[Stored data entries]
-------------------------
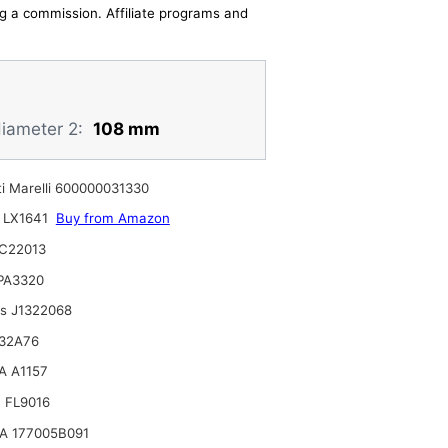
ing a commission. Affiliate programs and
diameter 2:
108 mm
i Marelli 600000031330
 LX1641
Buy from Amazon
C22013
 PA3320
ts J1322068
32A76
A A1157
 FL9016
A 177005B091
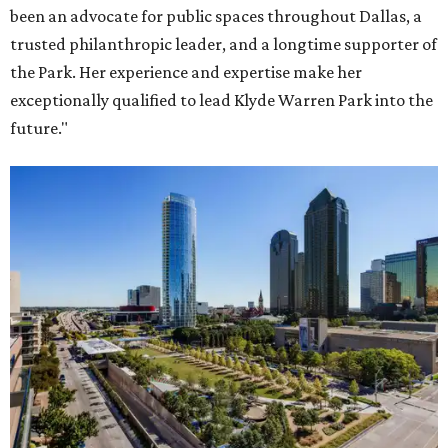
been an advocate for public spaces throughout Dallas, a
trusted philanthropic leader, and a longtime supporter of
the Park. Her experience and expertise make her
exceptionally qualified to lead Klyde Warren Park into the
future."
-------------------------
Reproduce the lines from the line with "A 177005B091" through the last line of the entries exactly, including both ends and excluding pictures.

A 177005B091
been an advocate for public spaces throughout Dallas, a
trusted philanthropic leader, and a longtime supporter of
the Park. Her experience and expertise make her
exceptionally qualified to lead Klyde Warren Park into the
future."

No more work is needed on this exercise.